One night a flash of unshakeable pain in the back of his mouth left him scared and trembling. This horrible miracle recurred every few minutes until dawn. The following day Villari sent for a car to take him to a dentist in the Once district. Here they pulled his molars; in such a trance he was no calmer or more cowardly than anyone else.
Another night, coming back from the cinema, he felt like he was being pushed. In anger and indignation, as well as secret relief, he turned to face his offender. At him Villari spat a vulgar epithet; astonished, the other stammered in apology. He was a tall young man, dark-skinned, accompanied by a German-looking woman; that night Villari repeated to himself that he did not know them. Nevertheless four or five days would pass before he went out again.

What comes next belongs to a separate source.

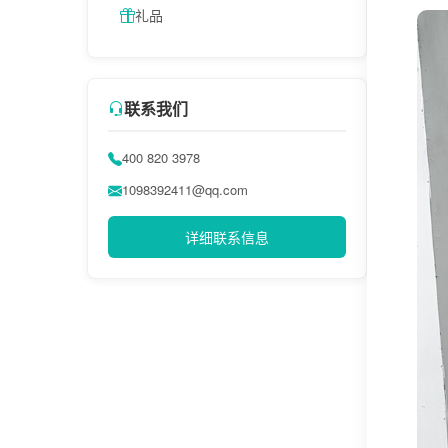
礼品
联系我们
400 820 3978
1098392411@qq.com
详细联系信息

Among the bookshelf's contents was a copy of The Divine Comedy with Andreoli's old commentary. Urged on less by curiosity than by a feeling of obligation, Villari threw himself into reading this masterpiece. Before eating he would read a canto and then, in rigorous order, the notes. He did not deem the infernal punishments implausible or excessive, nor did he think that Dante had condemned him to the last circle of hell where the teeth of Ugolino gnawed endlessly upon Ruggieri's neck.

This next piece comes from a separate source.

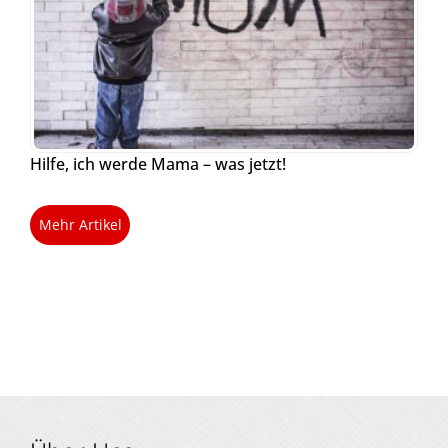
Hilfe, ich werde Mama – was jetzt!
Mehr Artikel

The royal peacocks of the crimson wallpaper seemed destined to nourish pressing and tenacious nightmares, but Mr. Villari never dreamed of a monstrous roundabout made of inextricable living birds. At daybreak he would languish in a dream of constant depth but varying circumstances. Two men and Villari entered with revolvers into the room or attacked him as he left the cinema; or all three at once were the stranger who had pushed him; or they waited sadly in the courtyard and seemed not to know him at all. At the end of the dream, he pulled the revolver out of a drawer of the bedside table (where, as it were, there indeed lay a revolver) and fired it at the men. The weapon's resonance would wake him up; but it was always a dream. And in another dream the attack would be repeated and in another dream he would have to kill them all.

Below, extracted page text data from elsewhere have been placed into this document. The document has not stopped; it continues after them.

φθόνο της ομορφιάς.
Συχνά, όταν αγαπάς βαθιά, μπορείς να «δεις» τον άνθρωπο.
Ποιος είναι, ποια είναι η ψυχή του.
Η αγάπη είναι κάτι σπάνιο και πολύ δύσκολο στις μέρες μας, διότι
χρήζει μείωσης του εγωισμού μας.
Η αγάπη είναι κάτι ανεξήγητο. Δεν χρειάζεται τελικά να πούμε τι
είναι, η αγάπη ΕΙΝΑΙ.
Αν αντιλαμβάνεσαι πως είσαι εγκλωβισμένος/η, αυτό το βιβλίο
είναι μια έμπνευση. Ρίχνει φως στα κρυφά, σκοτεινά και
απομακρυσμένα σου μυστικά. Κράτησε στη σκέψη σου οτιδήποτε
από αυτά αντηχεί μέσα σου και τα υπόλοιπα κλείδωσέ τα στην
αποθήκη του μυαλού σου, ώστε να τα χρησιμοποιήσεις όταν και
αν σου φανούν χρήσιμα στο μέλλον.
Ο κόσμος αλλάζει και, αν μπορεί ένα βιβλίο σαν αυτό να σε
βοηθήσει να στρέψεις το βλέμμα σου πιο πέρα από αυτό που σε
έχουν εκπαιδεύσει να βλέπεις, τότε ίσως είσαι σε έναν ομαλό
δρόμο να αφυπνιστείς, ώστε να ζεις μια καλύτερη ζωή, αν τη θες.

One gloomy July morning he was woken up by the presence of unknown people (not the noise of their opening the door). Tall in the room's shadows, curiously simplified in the semidarkness (they had always been so much clearer in those fearful dreams), vigilant, unmoving, and patient, their eyes lowered as if curved by the weight of their weapons, Alejandro Villari and a stranger had finally reached him. In a dream he begged them to wait and turned towards the wall as if he were going back to sleep. Did he do this so as to provoke mercy in his slayers? Or because it is easier to bear a horrific occurrence than to imagine and keep it until the end of time? Or – and this was perhaps the most plausible explanation – to make the assassins into a dream, as they had been so many times, at the same place and time?
He was afloat in such magic when the shot erased him.